Help your dog to feel safe & make choices - Safety First!
By permission from Edie Jane Eaton. - International TTouch Instructor and Feldenkrais Practitioner.
Edie Jane was very much part of the TTouch family, and a great teacher- she unfortunately left Planet Earth in 2022 after a short illness. The wonderful work she did and the impact she made on animals (and their owners) lives will never be forgotten - RIP Edie Jane
Can you imagine being afraid of the dark?
Trying to overcome this fear, you venture out of your house at night, leaving the front door open behind you. Bit by bit, you get further away from the comforting light of the doorway. But then the door closes, and you hear the click of the lock turning! How brave do you feel now? |
This is an example I give to students when they are working with their animals' fears. It is often thought that we can place an animal in a position where it doesn't feel safe, and by feeding it treats, providing comfort, or jollying it along, we can help it discover that life is fine in this scary situation. It may seem to work in the moment, but is it an effective way of helping animals learn how to deal with stressful situations? Wouldn't it be better for them to learn that coping is possible, and they can learn how to do it?
The ability to learn requires certain conditions. Modern studies of stress and its effects support the general ideas of Abraham Maslow, who in 1947 propounded what he called the "Hierarchy of Needs." His theory is that humans have certain basic needs that must be met before we can attend to 'higher' functions such as learning, self-awareness, problem solving, etc. This model seems to hold just as true for non-human animals. The most basic needs are the physiological requirements we need to live - food, sleep, breathing, etc., and following hard on the heels of these is the need for a sense of safety. However, there are times when the need for safety can outweigh physiological needs, as we see when frightened animals won't eat, so for all practical purposes (and in the context of this article) think: Safety First!

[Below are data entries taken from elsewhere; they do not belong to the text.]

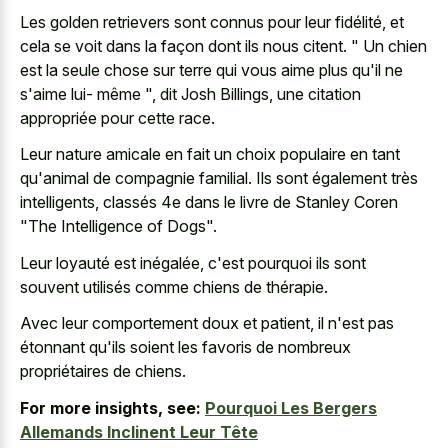
Les golden retrievers sont connus pour leur fidélité, et
cela se voit dans la façon dont ils nous citent. " Un chien
est la seule chose sur terre qui vous aime plus qu'il ne
s'aime lui- même ", dit Josh Billings, une citation
appropriée pour cette race.
Leur nature amicale en fait un choix populaire en tant
qu'animal de compagnie familial. Ils sont également très
intelligents, classés 4e dans le livre de Stanley Coren
"The Intelligence of Dogs".
Leur loyauté est inégalée, c'est pourquoi ils sont
souvent utilisés comme chiens de thérapie.
Avec leur comportement doux et patient, il n'est pas
étonnant qu'ils soient les favoris de nombreux
propriétaires de chiens.
For more insights, see:
Pourquoi Les Bergers
Allemands Inclinent Leur Tête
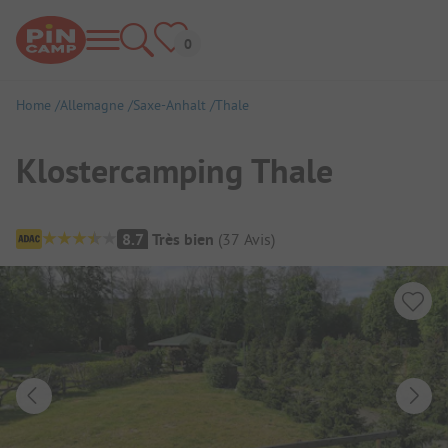
Home
Allemagne
Saxe-Anhalt
Thale
Klostercamping Thale
Aperçu du camping
8.7
Très bien
(
37
Avis
)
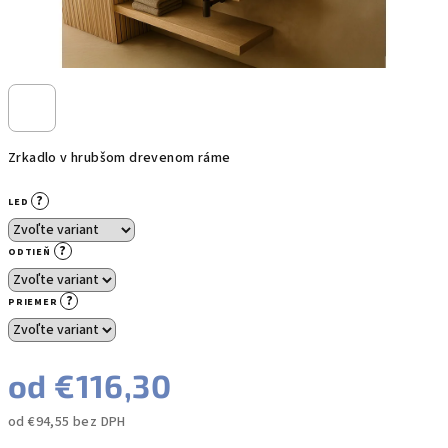
Zrkadlo v hrubšom drevenom ráme
?
LED
?
ODTIEŇ
?
PRIEMER
od
€116,30
od
€94,55
bez DPH
Jednotková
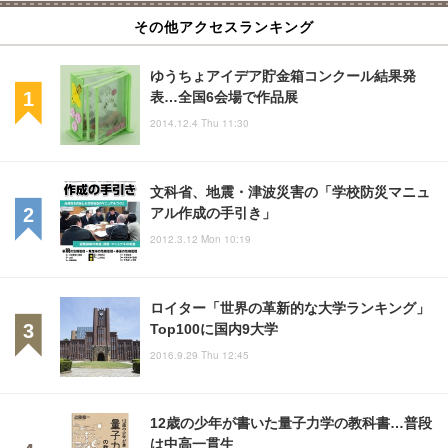
その他アクセスランキング
ゆうちょアイデア貯金箱コンクール結果発
表…全国6会場で作品展
2014.12.4 Thu 11:30
文科省、地震・津波災害の「学校防災マニュ
アル作成の手引き」
2012.3.12 Mon 10:19
ロイター「世界の革新的な大学ランキング」
Top100に国内9大学
2016.9.29 Thu 12:45
12歳の少年が書いた量子力学の教科書…普段
は中高一貫生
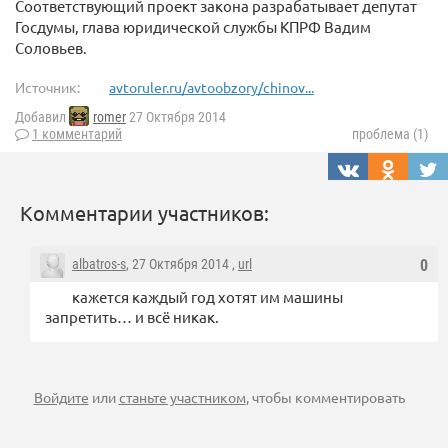
Соответствующий проект закона разрабатывает депутат
Госдумы, глава юридической службы КПРФ Вадим
Соловьев.
Источник:
avtoruler.ru/avtoobzory/chinov...
Добавил
romer
27 Октября 2014
1 комментарий
проблема (1)
Комментарии участников:
albatros-s
, 27 Октября 2014 ,
url
0
кажется каждый год хотят им машины
запретить… и всё никак.
Войдите
или
станьте участником
, чтобы комментировать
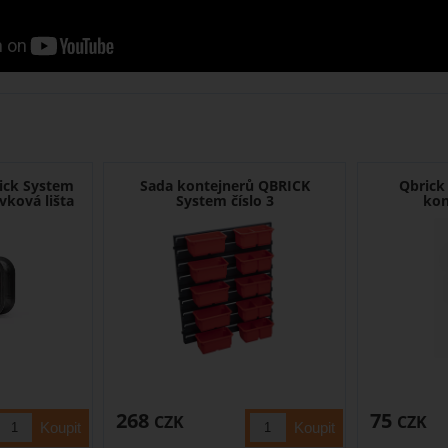
rick System
Sada kontejnerů QBRICK
Qbrick
vková lišta
System číslo 3
kon
268
75
CZK
CZK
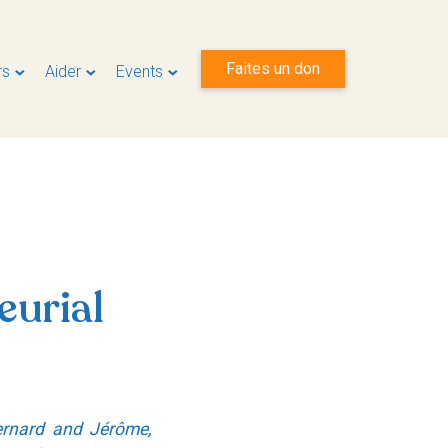
Faites un don
rs
Aider
Events
urial
ernard and Jérôme,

Safety may be first - but not alone. What prompted me to write this piece was an article in the New York Times magazine of October 8, 2006, entitled "An Elephant Crack-up" by Charles Siebert. He speaks of how elephants are suffering from stress, and how they are being helped to recover. He writes, and several researchers agree, that "... we now understand that elephants hurt like us, [and] we're learning that they can heal like us as well." These are comforting words to those of us who use human experience as our best approximation when we seek to understand reasons for animal behavior - much as I do when speaking of fear of the dark. Of the work of the Elephant Sanctuary in Tennessee, he says: "Great pains are taken . . . to afford the elephants both a sense of safety and freedom of choice - two mainstays of human trauma therapy . . . "
The sense of safety and freedom of choice are also mainstays of the Tellington Method (TTEAM and TTouch). They are requirements in the process of helping animals move beyond instinctive and protective responses to learning how to learn - which is one way the work is described by its originator, Linda Tellington Jones.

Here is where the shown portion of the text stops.